Fonte: globalist
Si chiamava Sacko Soumaila, aveva 29 anni, era regolare in Italia (come gli altri due uomini insieme a lui) ed era originario del Mali. Era un sindacalista delle Unioni sindacali di base (Usb) ed era sempre in prima linea per difendere i diritti dei lavoratori immigrati di Gioia Tauro, sfruttani e costretti a vivere nelle baraccopoli tenute su da pezzi di lamiere.
Ed era proprio la lamiera quella che Soumali stava andando a prendere, non rubare, perché quella zona è una discarica a cielo aperto dove i rifiuti sono abbandonati senza nessuna proprietà.
L’uomo che, secondo le testimonianze dei due sopravvissuti, è arrivato in una macchina e ha sparato loro contro con un fucile, non aveva alcun diritto di proprietà su quelle lamiere che servivano ai tre uomini per rinforzare le baracche.

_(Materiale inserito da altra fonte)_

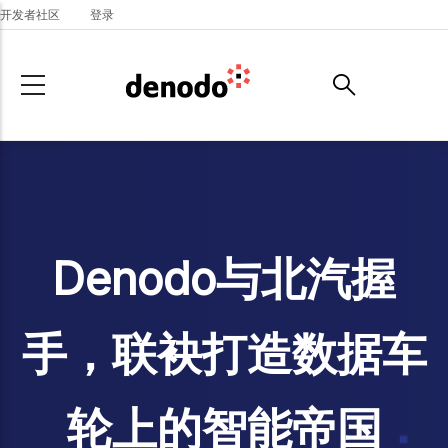
Skip to main content
开发者社区
登录
Denodo与北汽握
手，联袂打造数据车
轮上的智能帝国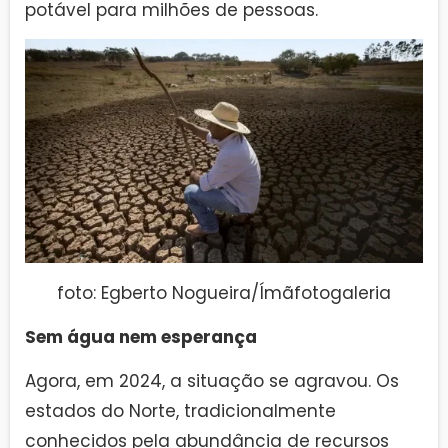
potável para milhões de pessoas.
foto: Egberto Nogueira/Ímãfotogaleria
Sem água nem esperança
Agora, em 2024, a situação se agravou. Os
estados do Norte, tradicionalmente
conhecidos pela abundância de recursos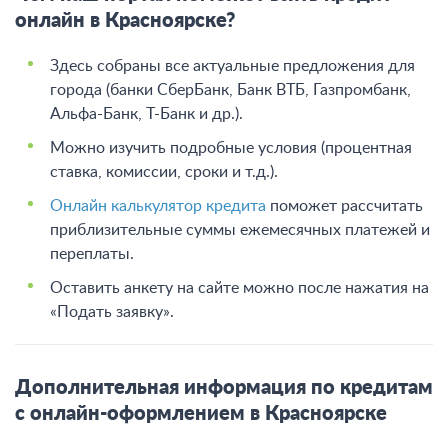
онлайн в Красноярске?
Здесь собраны все актуальные предложения для
города (банки СберБанк, Банк ВТБ, Газпромбанк,
Альфа-Банк, Т-Банк и др.).
Можно изучить подробные условия (процентная
ставка, комиссии, сроки и т.д.).
Онлайн калькулятор кредита
поможет рассчитать
приблизительные суммы ежемесячных платежей и
переплаты.
Оставить анкету на сайте можно после нажатия на
«Подать заявку».
Дополнительная информация по кредитам
с онлайн-оформлением в Красноярске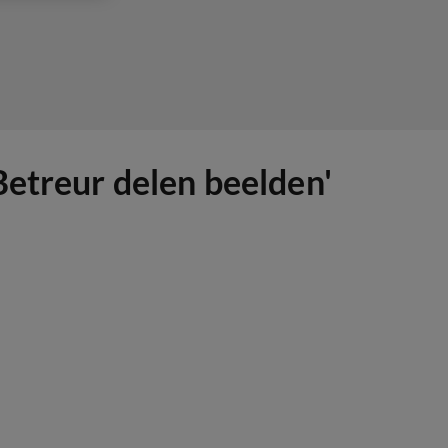
Betreur delen beelden'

Colpito alla testa, Soumali è morto in ospedale e ora gli investigatori stanno cercando di capire chi sia il colpevole. Tra l’altro, il capannone dove si è consumata la tragedia è ben noto alle forze dell’ordine, dato che era stato sequestrato una decina di anni fa nell’ambito di un’inchiesta coordinata dalla Procura della Repubblica di Vibo Valentia e condotta dalla Guardia di finanza sullo smaltimento e lo stoccaggio di rifiuti industriali tossici e pericolosi tra Calabria, Puglia e Sicilia. Secondo l’accusa, nei terreni della società “Fornace tranquilla”, a San Calogero, sarebbero stati stoccati oltre 135 mila tonnellate di rifiuti pericolosi e tossici tra i quali fanghi altamente inquinanti di derivazione industriale composti da alte percentuali di nichel e vanadio. In seguito alle indagini, già da luglio 2010, il Prefetto di Vibo Valentia aveva imposto la distruzione dei prodotti agricoli coltivati nelle vicinanze dell’area interessata.